- **GOAL OF THE EXERCISE**
Below is a block of entries; repeat exactly the lines starting at the line that contains "Taj brzi povratni" and ending at the line that contains "конфиденциальности", both included.

- **Collected data entries**
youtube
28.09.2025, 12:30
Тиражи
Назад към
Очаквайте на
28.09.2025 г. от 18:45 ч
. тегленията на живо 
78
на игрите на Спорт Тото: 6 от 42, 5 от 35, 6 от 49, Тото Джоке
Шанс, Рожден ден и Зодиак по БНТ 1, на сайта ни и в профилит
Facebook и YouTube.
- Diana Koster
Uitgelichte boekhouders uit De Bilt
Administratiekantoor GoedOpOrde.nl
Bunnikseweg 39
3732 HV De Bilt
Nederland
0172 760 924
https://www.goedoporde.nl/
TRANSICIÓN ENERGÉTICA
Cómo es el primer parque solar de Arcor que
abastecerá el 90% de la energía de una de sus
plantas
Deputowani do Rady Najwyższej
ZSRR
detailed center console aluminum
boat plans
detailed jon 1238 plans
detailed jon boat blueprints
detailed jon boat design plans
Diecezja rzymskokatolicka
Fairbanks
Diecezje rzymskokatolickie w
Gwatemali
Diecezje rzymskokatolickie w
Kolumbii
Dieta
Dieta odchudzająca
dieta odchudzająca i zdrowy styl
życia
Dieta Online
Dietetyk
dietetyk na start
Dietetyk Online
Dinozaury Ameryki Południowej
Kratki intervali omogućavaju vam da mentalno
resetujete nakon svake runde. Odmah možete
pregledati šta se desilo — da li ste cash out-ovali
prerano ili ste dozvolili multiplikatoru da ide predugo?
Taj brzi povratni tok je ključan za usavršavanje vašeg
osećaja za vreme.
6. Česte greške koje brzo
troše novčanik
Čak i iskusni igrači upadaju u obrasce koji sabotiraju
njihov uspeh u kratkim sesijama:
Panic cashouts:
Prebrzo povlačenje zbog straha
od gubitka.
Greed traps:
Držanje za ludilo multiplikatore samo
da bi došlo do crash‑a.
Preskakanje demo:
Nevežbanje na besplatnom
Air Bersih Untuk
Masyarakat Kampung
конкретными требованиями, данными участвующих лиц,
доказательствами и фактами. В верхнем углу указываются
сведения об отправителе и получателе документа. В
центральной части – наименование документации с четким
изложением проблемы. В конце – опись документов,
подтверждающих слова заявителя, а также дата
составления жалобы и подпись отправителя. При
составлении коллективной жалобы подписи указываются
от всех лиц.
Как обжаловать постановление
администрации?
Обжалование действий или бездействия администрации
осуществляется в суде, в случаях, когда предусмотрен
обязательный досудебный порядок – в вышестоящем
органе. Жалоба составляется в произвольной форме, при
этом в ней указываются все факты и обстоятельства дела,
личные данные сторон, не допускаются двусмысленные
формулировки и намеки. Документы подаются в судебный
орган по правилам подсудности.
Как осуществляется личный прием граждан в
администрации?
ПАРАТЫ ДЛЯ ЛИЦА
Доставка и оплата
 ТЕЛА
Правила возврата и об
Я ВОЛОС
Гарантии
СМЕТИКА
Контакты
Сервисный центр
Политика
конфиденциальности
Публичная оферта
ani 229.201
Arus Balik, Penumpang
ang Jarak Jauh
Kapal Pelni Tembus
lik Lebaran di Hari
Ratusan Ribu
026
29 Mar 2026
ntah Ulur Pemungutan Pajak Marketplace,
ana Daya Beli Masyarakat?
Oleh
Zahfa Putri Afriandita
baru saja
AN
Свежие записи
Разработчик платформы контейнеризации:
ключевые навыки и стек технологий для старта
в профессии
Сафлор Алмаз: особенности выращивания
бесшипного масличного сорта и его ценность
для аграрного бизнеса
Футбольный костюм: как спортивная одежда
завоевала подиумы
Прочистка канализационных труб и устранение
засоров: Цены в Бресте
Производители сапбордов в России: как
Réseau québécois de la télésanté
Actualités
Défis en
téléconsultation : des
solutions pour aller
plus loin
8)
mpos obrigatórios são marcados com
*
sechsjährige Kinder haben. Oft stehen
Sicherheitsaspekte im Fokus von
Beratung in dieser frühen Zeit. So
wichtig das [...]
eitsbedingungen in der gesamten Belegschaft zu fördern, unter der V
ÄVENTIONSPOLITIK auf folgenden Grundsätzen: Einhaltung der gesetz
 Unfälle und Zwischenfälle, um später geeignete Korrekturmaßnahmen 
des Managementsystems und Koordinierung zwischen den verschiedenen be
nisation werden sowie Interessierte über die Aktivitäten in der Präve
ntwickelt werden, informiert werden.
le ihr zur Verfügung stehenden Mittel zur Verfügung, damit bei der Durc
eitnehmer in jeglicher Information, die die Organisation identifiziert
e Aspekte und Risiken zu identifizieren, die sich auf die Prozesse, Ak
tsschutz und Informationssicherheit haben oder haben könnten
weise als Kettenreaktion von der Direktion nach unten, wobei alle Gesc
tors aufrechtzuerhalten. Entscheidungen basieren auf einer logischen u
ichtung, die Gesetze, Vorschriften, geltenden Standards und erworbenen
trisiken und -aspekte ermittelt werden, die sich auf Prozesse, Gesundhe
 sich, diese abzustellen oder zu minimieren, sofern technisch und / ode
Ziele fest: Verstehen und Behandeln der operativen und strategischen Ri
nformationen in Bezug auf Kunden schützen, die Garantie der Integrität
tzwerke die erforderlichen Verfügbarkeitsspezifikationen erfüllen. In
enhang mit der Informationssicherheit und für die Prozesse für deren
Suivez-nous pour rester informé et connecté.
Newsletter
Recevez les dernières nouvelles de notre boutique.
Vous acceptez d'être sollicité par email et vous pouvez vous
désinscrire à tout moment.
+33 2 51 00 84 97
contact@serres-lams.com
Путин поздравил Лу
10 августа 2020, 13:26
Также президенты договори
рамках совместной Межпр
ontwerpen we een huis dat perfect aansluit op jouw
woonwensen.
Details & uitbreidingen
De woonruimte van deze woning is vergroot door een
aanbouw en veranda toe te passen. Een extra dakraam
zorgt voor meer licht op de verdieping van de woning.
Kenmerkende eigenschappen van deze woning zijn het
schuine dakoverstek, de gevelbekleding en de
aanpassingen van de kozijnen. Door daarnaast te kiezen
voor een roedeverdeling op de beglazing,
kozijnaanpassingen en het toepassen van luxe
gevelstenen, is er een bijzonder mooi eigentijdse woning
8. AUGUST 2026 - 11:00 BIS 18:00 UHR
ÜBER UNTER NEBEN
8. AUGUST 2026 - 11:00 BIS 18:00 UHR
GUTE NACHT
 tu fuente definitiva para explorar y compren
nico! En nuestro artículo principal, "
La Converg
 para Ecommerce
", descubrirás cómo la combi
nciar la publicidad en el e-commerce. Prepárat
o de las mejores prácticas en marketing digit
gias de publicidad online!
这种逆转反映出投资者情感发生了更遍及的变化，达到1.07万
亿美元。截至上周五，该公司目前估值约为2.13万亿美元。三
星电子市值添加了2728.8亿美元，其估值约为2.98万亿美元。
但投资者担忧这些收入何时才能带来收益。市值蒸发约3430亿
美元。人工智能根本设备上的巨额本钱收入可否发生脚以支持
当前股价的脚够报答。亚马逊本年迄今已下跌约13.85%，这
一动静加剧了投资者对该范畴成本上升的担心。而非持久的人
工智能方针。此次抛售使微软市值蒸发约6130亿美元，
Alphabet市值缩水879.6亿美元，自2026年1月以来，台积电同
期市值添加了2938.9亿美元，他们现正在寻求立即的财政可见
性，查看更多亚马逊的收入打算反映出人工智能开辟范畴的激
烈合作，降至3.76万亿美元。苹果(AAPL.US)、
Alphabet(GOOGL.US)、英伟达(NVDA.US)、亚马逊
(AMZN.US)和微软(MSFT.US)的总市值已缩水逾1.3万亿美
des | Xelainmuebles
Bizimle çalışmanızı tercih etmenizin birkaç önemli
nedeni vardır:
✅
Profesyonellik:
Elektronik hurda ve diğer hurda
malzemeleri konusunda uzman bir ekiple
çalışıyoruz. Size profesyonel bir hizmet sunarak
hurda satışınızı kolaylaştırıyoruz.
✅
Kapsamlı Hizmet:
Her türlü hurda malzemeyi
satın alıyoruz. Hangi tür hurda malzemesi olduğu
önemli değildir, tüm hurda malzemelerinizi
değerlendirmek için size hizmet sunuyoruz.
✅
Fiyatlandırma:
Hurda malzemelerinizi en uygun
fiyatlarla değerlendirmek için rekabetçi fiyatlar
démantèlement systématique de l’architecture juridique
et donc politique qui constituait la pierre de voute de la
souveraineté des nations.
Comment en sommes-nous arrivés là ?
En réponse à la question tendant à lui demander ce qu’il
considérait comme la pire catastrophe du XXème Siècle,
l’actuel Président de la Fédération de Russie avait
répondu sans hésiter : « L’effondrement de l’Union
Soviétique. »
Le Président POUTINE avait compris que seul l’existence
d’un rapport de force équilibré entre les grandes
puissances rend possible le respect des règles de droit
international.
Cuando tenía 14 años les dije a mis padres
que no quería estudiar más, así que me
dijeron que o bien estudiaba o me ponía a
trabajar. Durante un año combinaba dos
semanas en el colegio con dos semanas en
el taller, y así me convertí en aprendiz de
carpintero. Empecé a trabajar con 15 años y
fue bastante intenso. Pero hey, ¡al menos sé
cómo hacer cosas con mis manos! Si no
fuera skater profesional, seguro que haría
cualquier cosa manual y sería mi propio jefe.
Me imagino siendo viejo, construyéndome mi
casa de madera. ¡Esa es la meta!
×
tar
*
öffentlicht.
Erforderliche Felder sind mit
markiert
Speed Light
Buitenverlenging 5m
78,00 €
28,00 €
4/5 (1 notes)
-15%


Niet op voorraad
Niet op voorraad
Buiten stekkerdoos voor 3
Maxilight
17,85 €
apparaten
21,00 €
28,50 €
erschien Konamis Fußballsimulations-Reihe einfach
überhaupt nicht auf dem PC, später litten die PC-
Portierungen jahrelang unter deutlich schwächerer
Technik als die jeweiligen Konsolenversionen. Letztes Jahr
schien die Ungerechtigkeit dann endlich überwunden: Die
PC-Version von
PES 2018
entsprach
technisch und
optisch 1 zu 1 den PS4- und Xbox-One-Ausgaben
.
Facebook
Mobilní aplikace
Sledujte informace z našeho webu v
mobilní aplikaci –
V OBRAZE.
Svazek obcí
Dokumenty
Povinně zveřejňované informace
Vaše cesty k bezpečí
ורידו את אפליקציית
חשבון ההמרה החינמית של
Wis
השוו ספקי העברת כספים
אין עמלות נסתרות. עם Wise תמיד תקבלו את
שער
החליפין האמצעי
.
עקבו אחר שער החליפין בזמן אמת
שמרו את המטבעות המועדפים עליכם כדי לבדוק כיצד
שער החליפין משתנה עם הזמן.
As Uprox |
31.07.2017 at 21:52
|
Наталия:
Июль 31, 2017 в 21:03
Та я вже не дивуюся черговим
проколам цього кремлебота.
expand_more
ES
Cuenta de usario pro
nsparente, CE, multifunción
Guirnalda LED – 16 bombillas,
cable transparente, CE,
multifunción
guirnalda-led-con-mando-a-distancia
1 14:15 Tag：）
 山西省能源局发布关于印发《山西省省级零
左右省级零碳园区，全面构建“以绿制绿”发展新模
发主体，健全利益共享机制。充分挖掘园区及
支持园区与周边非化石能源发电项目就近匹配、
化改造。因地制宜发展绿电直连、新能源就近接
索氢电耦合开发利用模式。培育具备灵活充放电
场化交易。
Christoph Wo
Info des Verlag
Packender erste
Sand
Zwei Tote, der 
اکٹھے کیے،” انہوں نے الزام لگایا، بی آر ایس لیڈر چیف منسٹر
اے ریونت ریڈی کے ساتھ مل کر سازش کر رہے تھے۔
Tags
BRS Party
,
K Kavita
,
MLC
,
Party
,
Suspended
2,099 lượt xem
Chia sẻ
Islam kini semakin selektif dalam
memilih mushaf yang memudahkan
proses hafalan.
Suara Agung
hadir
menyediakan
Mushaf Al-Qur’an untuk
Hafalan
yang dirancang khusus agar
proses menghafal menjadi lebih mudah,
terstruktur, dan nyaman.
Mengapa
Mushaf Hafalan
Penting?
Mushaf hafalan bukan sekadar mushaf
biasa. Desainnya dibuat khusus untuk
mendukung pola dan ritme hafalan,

- **YOUR RESPONSE**
Taj brzi povratni tok je ključan za usavršavanje vašeg
osećaja za vreme.
6. Česte greške koje brzo
troše novčanik
Čak i iskusni igrači upadaju u obrasce koji sabotiraju
njihov uspeh u kratkim sesijama:
Panic cashouts:
Prebrzo povlačenje zbog straha
od gubitka.
Greed traps:
Držanje za ludilo multiplikatore samo
da bi došlo do crash‑a.
Preskakanje demo:
Nevežbanje na besplatnom
Air Bersih Untuk
Masyarakat Kampung
конкретными требованиями, данными участвующих лиц,
доказательствами и фактами. В верхнем углу указываются
сведения об отправителе и получателе документа. В
центральной части – наименование документации с четким
изложением проблемы. В конце – опись документов,
подтверждающих слова заявителя, а также дата
составления жалобы и подпись отправителя. При
составлении коллективной жалобы подписи указываются
от всех лиц.
Как обжаловать постановление
администрации?
Обжалование действий или бездействия администрации
осуществляется в суде, в случаях, когда предусмотрен
обязательный досудебный порядок – в вышестоящем
органе. Жалоба составляется в произвольной форме, при
этом в ней указываются все факты и обстоятельства дела,
личные данные сторон, не допускаются двусмысленные
формулировки и намеки. Документы подаются в судебный
орган по правилам подсудности.
Как осуществляется личный прием граждан в
администрации?
ПАРАТЫ ДЛЯ ЛИЦА
Доставка и оплата
 ТЕЛА
Правила возврата и об
Я ВОЛОС
Гарантии
СМЕТИКА
Контакты
Сервисный центр
Политика
конфиденциальности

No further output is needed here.